* _WHAT TO DO_
Render every line of the data exactly as written, and leave out the pictures.

* _PROVIDED MATERIAL_
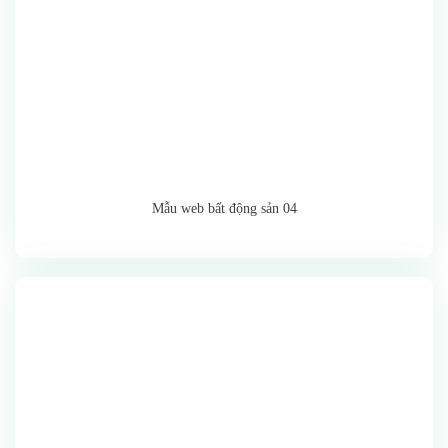
Mẫu web bất động sản 04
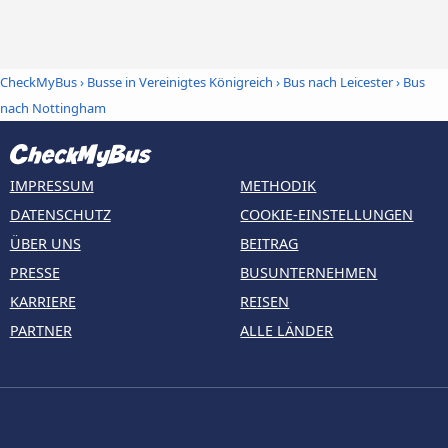
CheckMyBus
›
Busse in Vereinigtes Königreich
›
Bus nach Leicester
›
Bus
nach Nottingham
IMPRESSUM
METHODIK
DATENSCHUTZ
COOKIE-EINSTELLUNGEN
ÜBER UNS
BEITRAG
PRESSE
BUSUNTERNEHMEN
KARRIERE
REISEN
PARTNER
ALLE LÄNDER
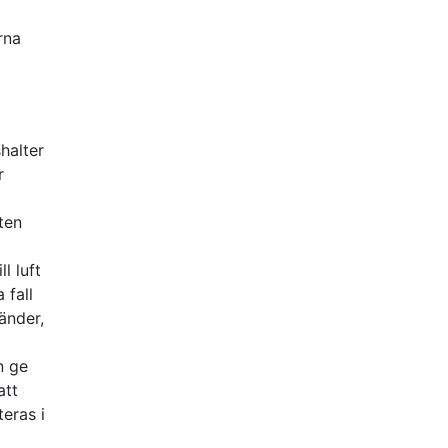
rna
halter
r
ten
l luft
 fall
änder,
n ge
att
teras i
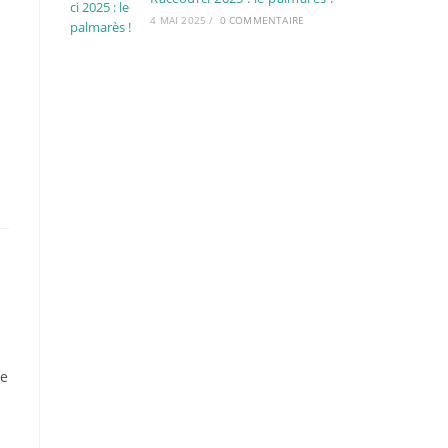
4 MAI 2025
/
0 COMMENTAIRE
de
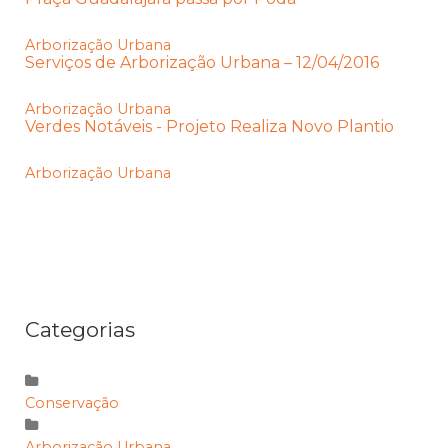
Arborização Urbana
Serviços de Arborização Urbana – 12/04/2016
Arborização Urbana
Verdes Notáveis - Projeto Realiza Novo Plantio
Arborização Urbana
Categorias
Conservação
Arborização Urbana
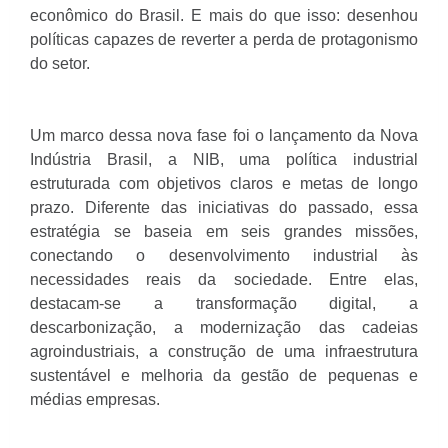
econômico do Brasil. E mais do que isso: desenhou
políticas capazes de reverter a perda de protagonismo
do setor.
Um marco dessa nova fase foi o lançamento da Nova
Indústria Brasil, a NIB, uma política industrial
estruturada com objetivos claros e metas de longo
prazo. Diferente das iniciativas do passado, essa
estratégia se baseia em seis grandes missões,
conectando o desenvolvimento industrial às
necessidades reais da sociedade. Entre elas,
destacam-se a transformação digital, a
descarbonização, a modernização das cadeias
agroindustriais, a construção de uma infraestrutura
sustentável e melhoria da gestão de pequenas e
médias empresas.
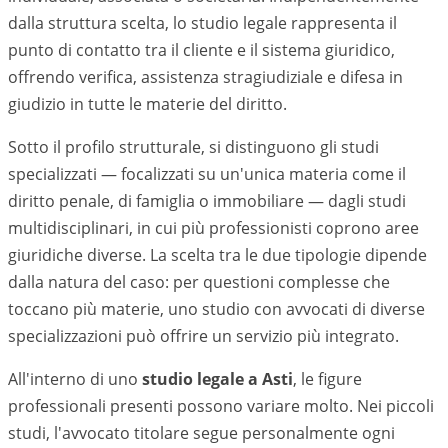
dalla struttura scelta, lo studio legale rappresenta il
punto di contatto tra il cliente e il sistema giuridico,
offrendo verifica, assistenza stragiudiziale e difesa in
giudizio in tutte le materie del diritto.
Sotto il profilo strutturale, si distinguono gli studi
specializzati — focalizzati su un'unica materia come il
diritto penale, di famiglia o immobiliare — dagli studi
multidisciplinari, in cui più professionisti coprono aree
giuridiche diverse. La scelta tra le due tipologie dipende
dalla natura del caso: per questioni complesse che
toccano più materie, uno studio con avvocati di diverse
specializzazioni può offrire un servizio più integrato.
All'interno di uno
studio legale a
Asti
, le figure
professionali presenti possono variare molto. Nei piccoli
studi, l'avvocato titolare segue personalmente ogni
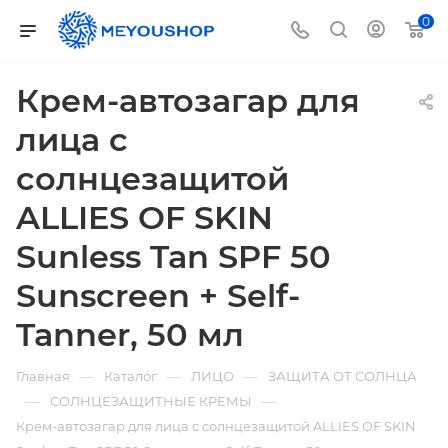
0
Крем-автозагар для
лица с
солнцезащитой
ALLIES OF SKIN
Sunless Tan SPF 50
Sunscreen + Self-
Tanner, 50 мл
—
—
—
Главная
Каталог
ЛИЦО
ЗАЩИТА ОТ СОЛНЦА
—
—
СОЛНЦЕЗАЩИТНЫЕ КРЕМЫ
Крем-автозагар для лица с солнцезащитой ALLIES OF SKIN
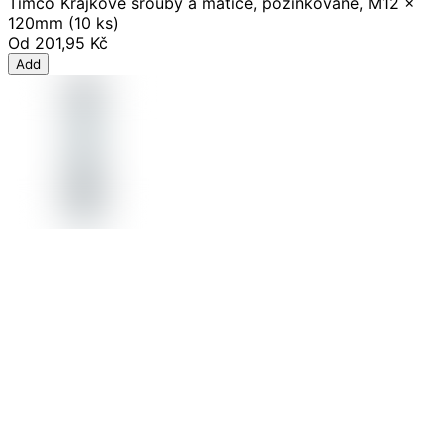
Timco Krajkové šrouby a matice, pozinkované, M12 x
120mm (10 ks)
Od
201,95 Kč
Add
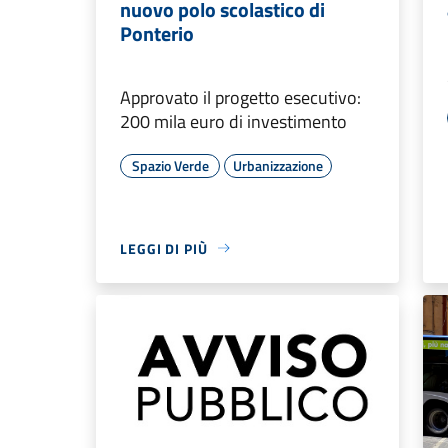
nuovo polo scolastico di
Ponterio
Approvato il progetto esecutivo:
200 mila euro di investimento
Spazio Verde
Urbanizzazione
LEGGI DI PIÙ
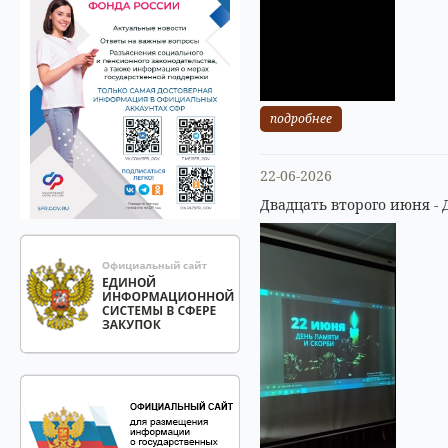
подробнее
22-06-2026
Двадцать второго июня -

* _TASK SOLUTION_
Mẫu web bất động sản 04
CheckMyBus
›
Busse in Vereinigtes Königreich
›
Bus nach Leicester
›
Bus
nach Nottingham
IMPRESSUM
METHODIK
DATENSCHUTZ
COOKIE-EINSTELLUNGEN
ÜBER UNS
BEITRAG
PRESSE
BUSUNTERNEHMEN
KARRIERE
REISEN
PARTNER
ALLE LÄNDER
rna
halter
r
ten
l luft
 fall
änder,
n ge
att
teras i
4 MAI 2025
/
0 COMMENTAIRE
de
Arborização Urbana
Serviços de Arborização Urbana – 12/04/2016
Arborização Urbana
Verdes Notáveis - Projeto Realiza Novo Plantio
Arborização Urbana
Categorias
Conservação
Arborização Urbana
econômico do Brasil. E mais do que isso: desenhou
políticas capazes de reverter a perda de protagonismo
do setor.
Um marco dessa nova fase foi o lançamento da Nova
Indústria Brasil, a NIB, uma política industrial
estruturada com objetivos claros e metas de longo
prazo. Diferente das iniciativas do passado, essa
estratégia se baseia em seis grandes missões,
conectando o desenvolvimento industrial às
necessidades reais da sociedade. Entre elas,
destacam-se a transformação digital, a
descarbonização, a modernização das cadeias
agroindustriais, a construção de uma infraestrutura
sustentável e melhoria da gestão de pequenas e
médias empresas.
dalla struttura scelta, lo studio legale rappresenta il
punto di contatto tra il cliente e il sistema giuridico,
offrendo verifica, assistenza stragiudiziale e difesa in
giudizio in tutte le materie del diritto.
Sotto il profilo strutturale, si distinguono gli studi
specializzati — focalizzati su un'unica materia come il
diritto penale, di famiglia o immobiliare — dagli studi
multidisciplinari, in cui più professionisti coprono aree
giuridiche diverse. La scelta tra le due tipologie dipende
dalla natura del caso: per questioni complesse che
toccano più materie, uno studio con avvocati di diverse
specializzazioni può offrire un servizio più integrato.
All'interno di uno
studio legale a
Asti
, le figure
professionali presenti possono variare molto. Nei piccoli
studi, l'avvocato titolare segue personalmente ogni
0
Крем-автозагар для
лица с
солнцезащитой
ALLIES OF SKIN
Sunless Tan SPF 50
Sunscreen + Self-
Tanner, 50 мл
—
—
—
Главная
Каталог
ЛИЦО
ЗАЩИТА ОТ СОЛНЦА
—
—
СОЛНЦЕЗАЩИТНЫЕ КРЕМЫ
Крем-автозагар для лица с солнцезащитой ALLIES OF SKIN
Timco Krajkové šrouby a matice, pozinkované, M12 x
120mm (10 ks)
Od
201,95 Kč
Add
nuovo polo scolastico di
Ponterio
Approvato il progetto esecutivo:
200 mila euro di investimento
Spazio Verde
Urbanizzazione
LEGGI DI PIÙ
подробнее
22-06-2026
Двадцать второго июня -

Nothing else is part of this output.